Nemesis car smashes electric speed record

 

A supercar powered by energy from wind turbines has smashed the UK land speed record for an electric car.

The Nemesis, driven by Nick Ponting, hit 151mph during a run at Elvington airfield near York today.

This breaks the record of 137mph set by Don Wales, the grandson of speed ace Sir Malcolm Campbell, 10 years ago.

Nemesis broke the record with a 148mph first run this morning, then Ponting, 21, bettered this with a 151mph later.

Today's achievement was ratified by the Motor Sports Association at the track.

The makers of the Nemesis say it is the first electric supercar built in the UK and they hope it will "smash the stereotype" of electric-powered cars as boring and slow.

It is the brainchild of Dale Vince, founder of green electricity company Ecotricity, of Stroud, Gloucestershire.

Mr Vince said: "This is brilliant.

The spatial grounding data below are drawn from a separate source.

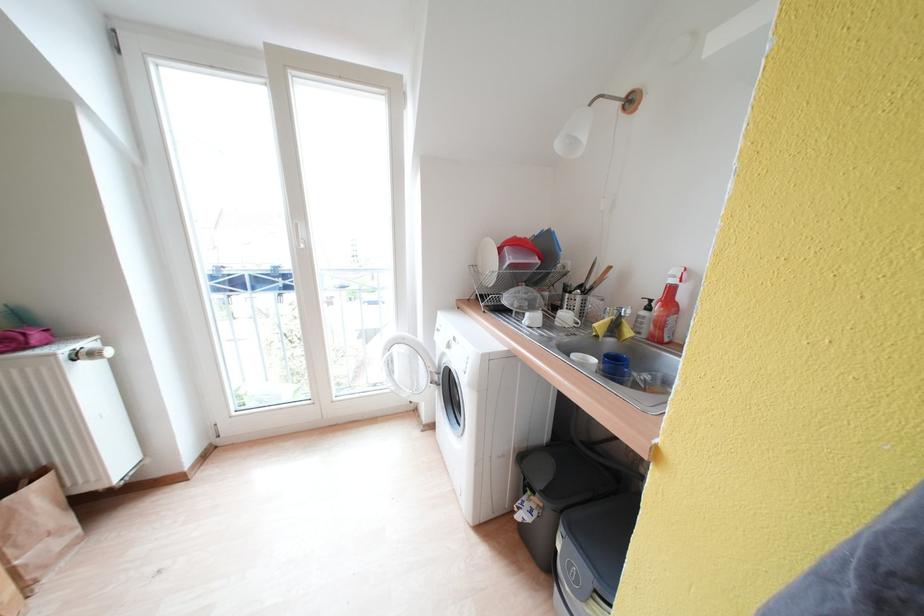 Where is `brown paper bag`? This screenshot has height=616, width=924. brown paper bag is located at coordinates (34, 527). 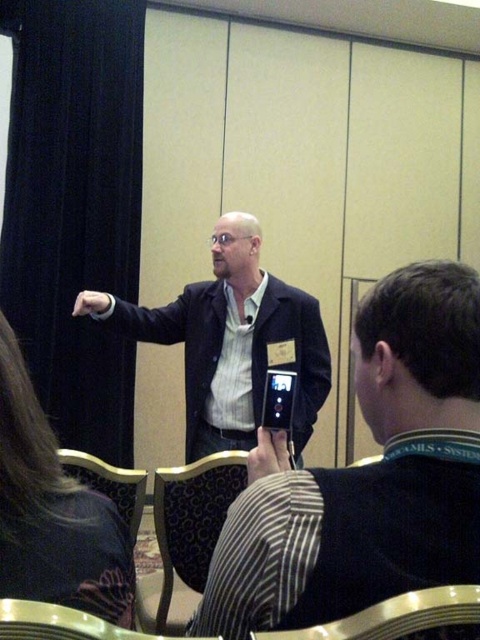 Question: Which object is the closest to the matte black suit at center?

Choices:
 (A) gold fabric chair at lower center
 (B) patterned fabric chair at lower left
 (C) patterned fabric chair at lower center

Answer: (C)

Question: Can you confirm if gold fabric chair at lower center is positioned below patterned fabric chair at lower left?

Choices:
 (A) yes
 (B) no

Answer: (B)

Question: Among these points, which one is nearest to the camera?

Choices:
 (A) (84, 460)
 (B) (285, 634)
 (C) (193, 403)

Answer: (B)

Question: Does matte black suit at center have a greater width compared to gold fabric chair at lower center?

Choices:
 (A) yes
 (B) no

Answer: (A)

Question: Is patterned fabric chair at lower center positioned at the back of patterned fabric chair at lower left?

Choices:
 (A) no
 (B) yes

Answer: (B)

Question: Which object is closer to the camera taking this photo?

Choices:
 (A) patterned fabric chair at lower center
 (B) patterned fabric chair at lower left
 (C) matte black suit at center

Answer: (B) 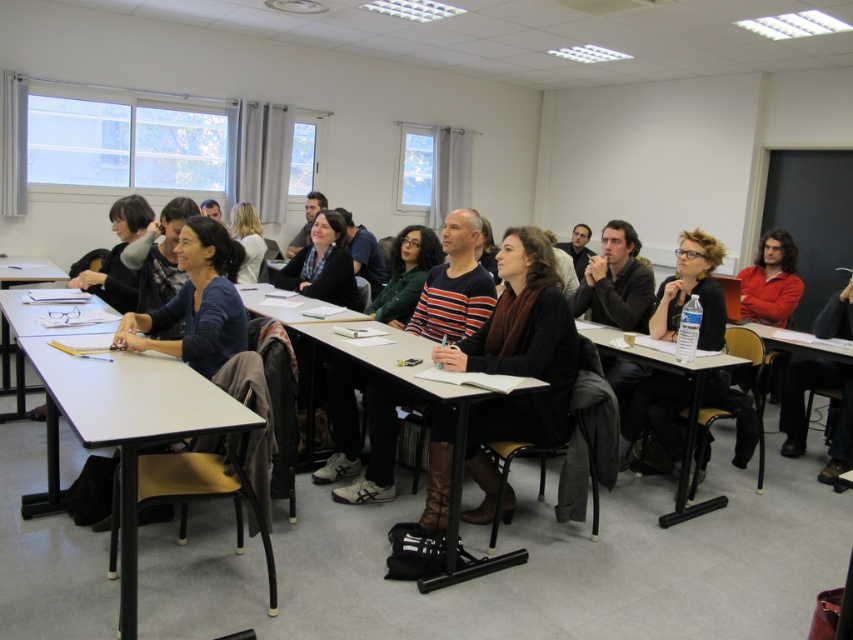 Question: Which point is closer to the camera?

Choices:
 (A) (688, 484)
 (B) (395, 355)
 (C) (128, 612)
 (D) (815, 384)

Answer: (C)

Question: Which of the following is the farthest from the observer?

Choices:
 (A) (396, 332)
 (B) (843, 412)
 (C) (469, 512)

Answer: (B)

Question: Which point is farther to the camera?

Choices:
 (A) wooden desk at center
 (B) white plastic table at center

Answer: (A)

Question: Can you confirm if wooden table at lower right is thinner than wooden desk at center?

Choices:
 (A) yes
 (B) no

Answer: (A)

Question: Is brown leather boots at center below wooden desk at center?

Choices:
 (A) no
 (B) yes

Answer: (A)

Question: Is the position of smooth wooden table at center less distant than that of wooden desk at center?

Choices:
 (A) no
 (B) yes

Answer: (B) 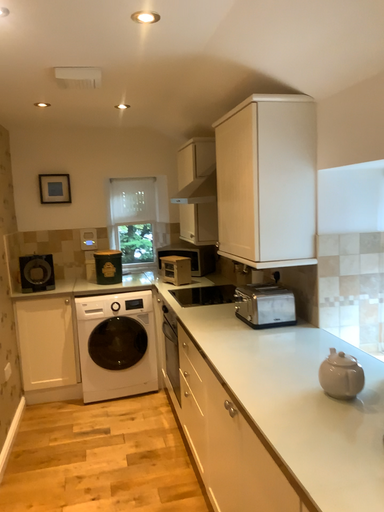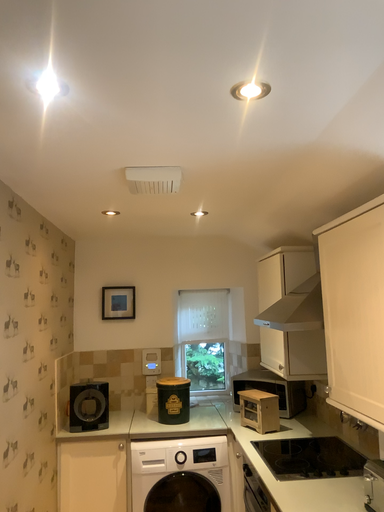 Question: How did the camera likely rotate when shooting the video?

We built the Nemesis to smash the stereotype of electric cars as something Noddy would drive - slow, boring, not cool - and I think we've done exactly that today.

"Hopefully this will further stimulate debate about the future of transport in Britain and how we'll be getting around when the world runs out of oil.

"What we've been able to demonstrate is that wind-powered cars are not just feasible, but can be a load of fun."

Mr Vince said the Nemesis is powered entirely by electricity generated by Ecotricity's network of 53 wind turbines around the UK.

It was designed and built in less than two years by a team of leading British motorsport engineers in Norfolk.

The car began life as a second-hand Lotus Exige bought on eBay, and was rebuilt from the ground up.

Mr Vince said the Nemesis is capable of 0-100mph in 8.5 seconds and, on paper, is capable of topping 200mph.

The Nemesis can travel for 100 to 150 miles between charges, depending on driving style, and can be charged from empty in less than 30 minutes.

Ponting, who lives in Gloucester and works for an estate agency in Stroud, has had years of experience racing a range of cars since his early teens.

He said the amazing thing about the car was its consistent rapid acceleration at all speeds.

"It hasn't really sunk in yet that we are in the record books," he said.

"It was nice to break the record once and then smash it again - which proved a point really.

"They've done such a good job with the car. It's an amazing result."

Last summer Mr Wales attempted to break his own record but ran into trouble on the beach at Pendine Sands in Carmarthenshire.